Learn to Squat Better by Practicing the Backward Movement

Traditionally, you learn to squat from top to bottom, but as we mentioned in our squat tutorial , many variables can limit your ability to squat well or deeply. For some, poor flexibility in the upper back, ankles, hips and calves is to blame, but this is also insufficient practice. These exercises will help you work on both.

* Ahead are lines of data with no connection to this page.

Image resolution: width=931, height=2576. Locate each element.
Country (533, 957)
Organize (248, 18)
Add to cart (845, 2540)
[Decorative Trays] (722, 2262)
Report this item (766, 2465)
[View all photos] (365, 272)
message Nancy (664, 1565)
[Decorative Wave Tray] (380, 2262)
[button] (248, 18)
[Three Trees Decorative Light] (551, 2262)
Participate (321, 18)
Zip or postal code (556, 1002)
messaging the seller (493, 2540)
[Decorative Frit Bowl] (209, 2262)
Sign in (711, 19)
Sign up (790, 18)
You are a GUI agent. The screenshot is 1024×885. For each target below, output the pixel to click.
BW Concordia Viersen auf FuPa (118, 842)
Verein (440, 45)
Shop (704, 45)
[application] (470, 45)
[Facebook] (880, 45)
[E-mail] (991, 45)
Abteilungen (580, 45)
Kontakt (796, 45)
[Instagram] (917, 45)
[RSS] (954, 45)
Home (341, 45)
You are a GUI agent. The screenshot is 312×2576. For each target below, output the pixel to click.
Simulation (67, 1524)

Reverse Pattern is the idea of ‚Äč‚Äčlearning to move in the opposite direction. In the bottom half of squats, 99 percent of people have problems with poor technique, form, or flexibility. These reverse pattern exercises will help you get a nicer, safer bottom squat shape. Obviously, these exercises are done without a barbell, and they can also be a great way to warm up:

Toe-touch squats

You’ll need to be able to touch your toes first , and for most it’s a matter of teaching yourself to flex your hips rather than flexing your (possibly tight) hamstrings. The toe-touch squat exercise teaches you not to round your back (which is likely to happen in the beginning), lower your hips, and feel comfortable in the lower squat position.

The dude in the video does a “heel lift” by placing 5 lb. plates under his heels. The lift compensates for your poor ankle and calf flexibility by helping you take a deeper squat.

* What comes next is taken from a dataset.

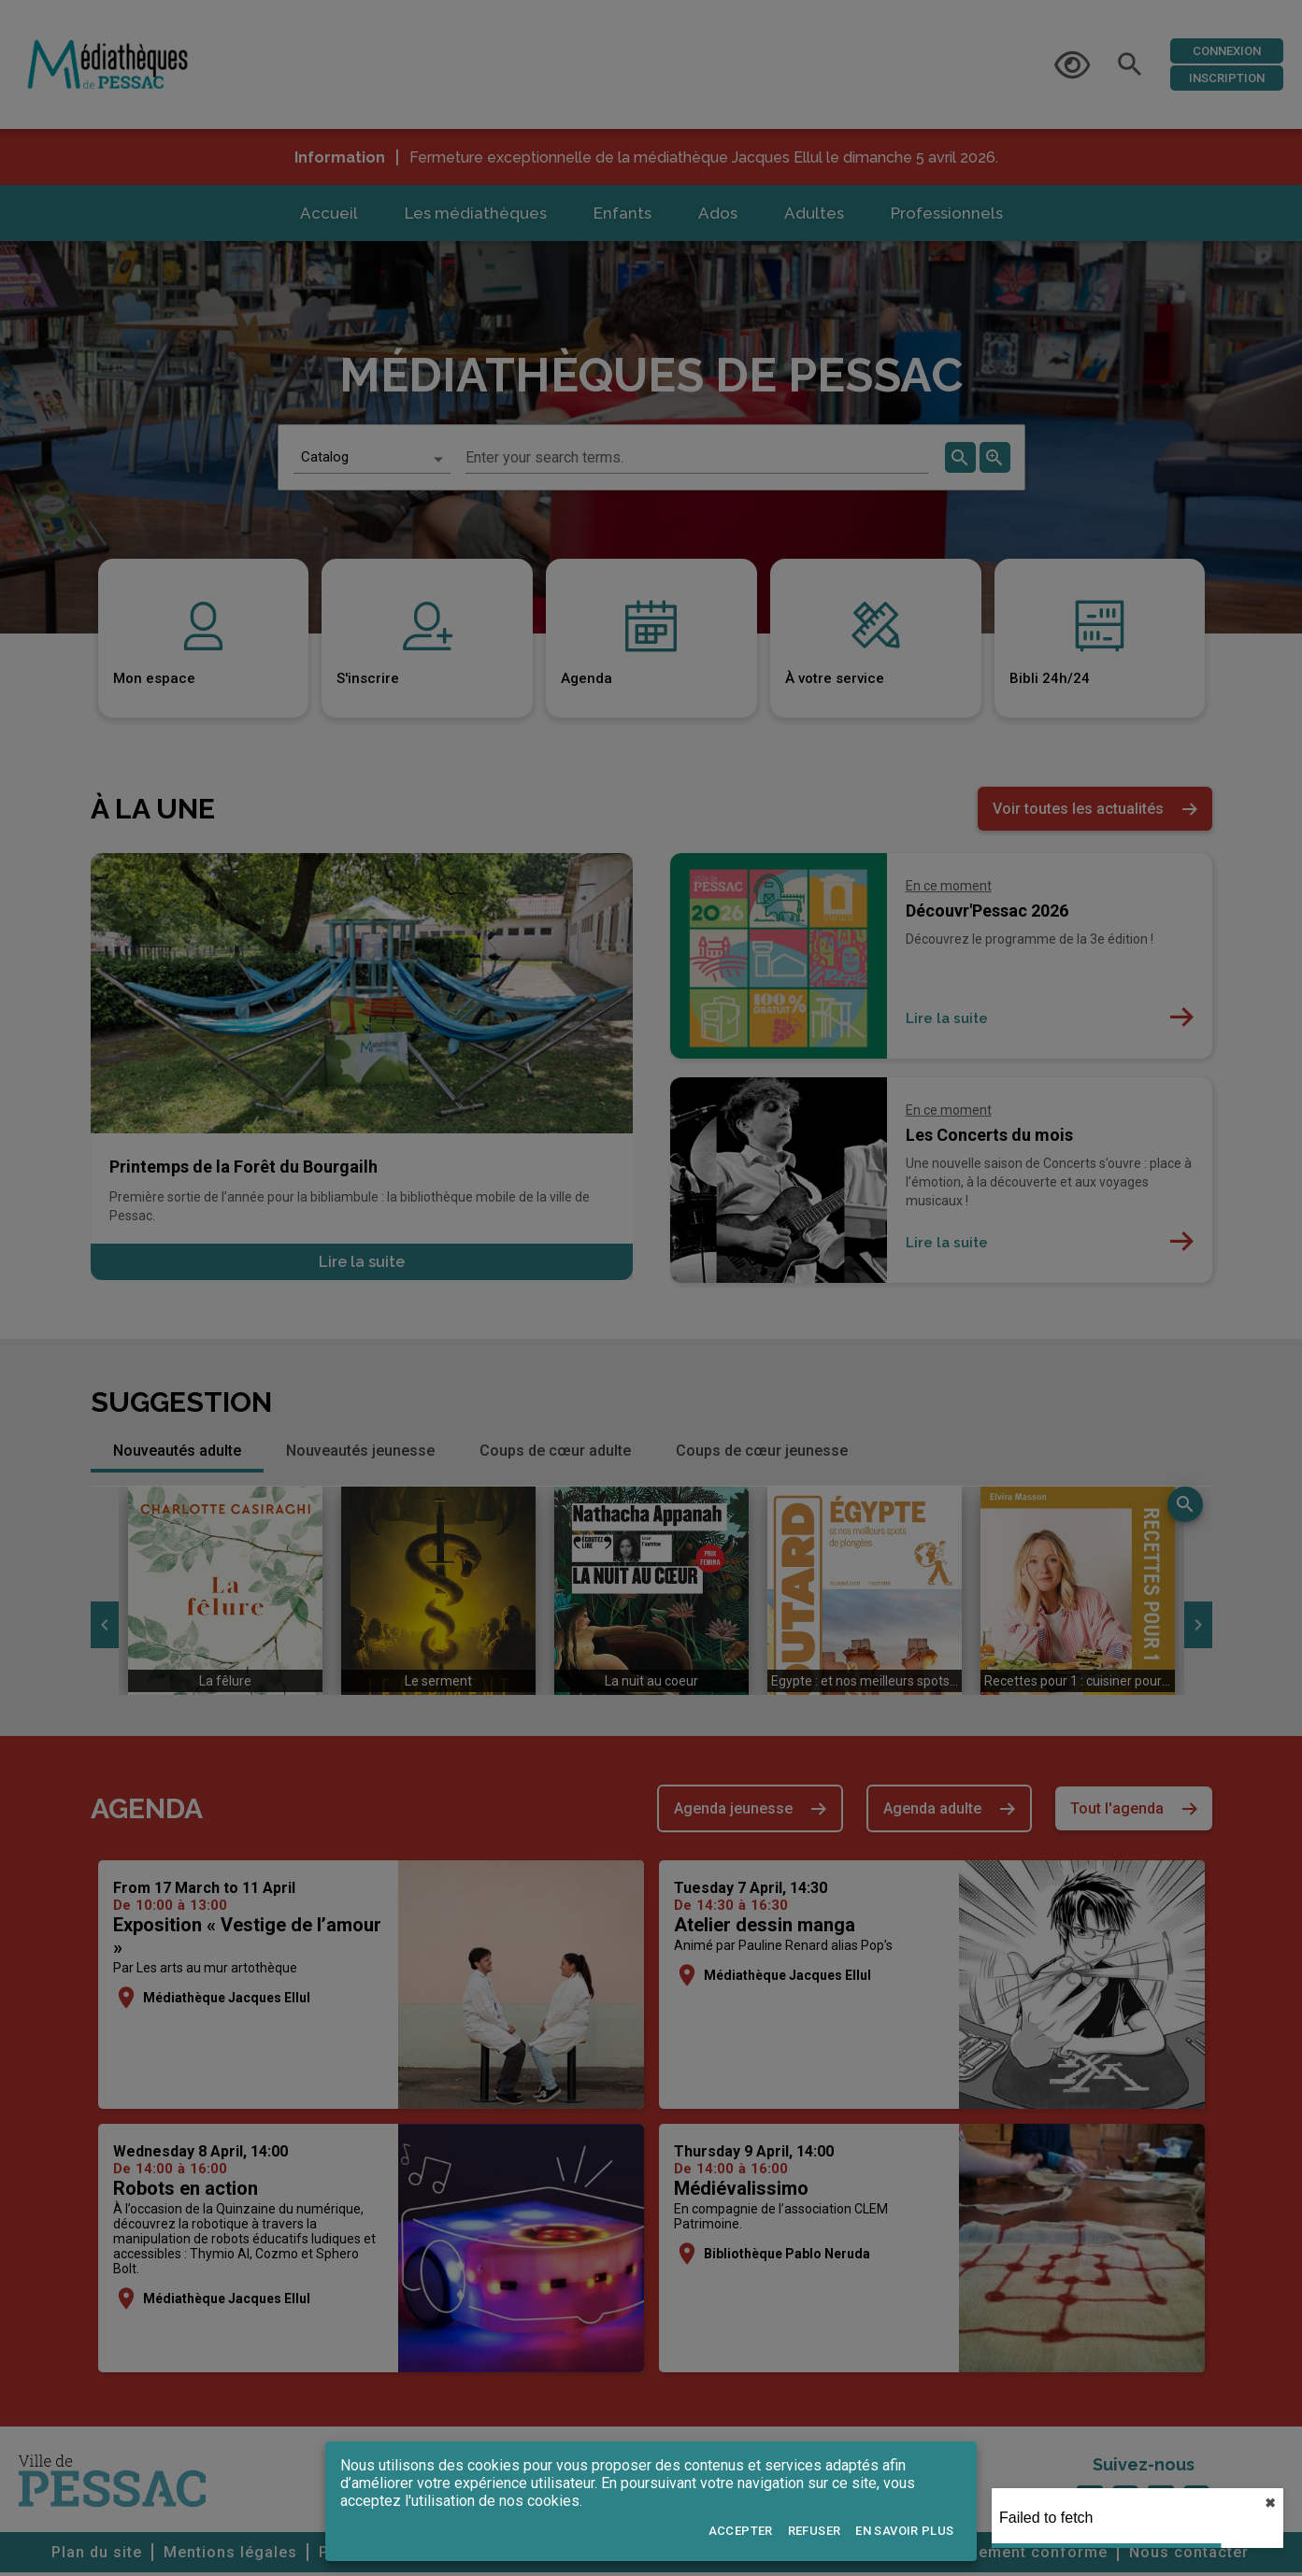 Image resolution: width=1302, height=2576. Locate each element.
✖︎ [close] (1270, 2503)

Toe-touch squat with heel lift

Once you can comfortably relax in the bottom squat position, it’s time to practice standing. Concentrate on pushing off your heels and keeping your torso firm at all times. You can also try this without lifting your heel, but that means you’ll need a fairly agile and strong upper back.

Learn to squat better by practicing the backward movement. Do these exercises in multiple sets of 5-6 reps. You can check out the rest of the T-Nation article for a few other options and tips on what to do next.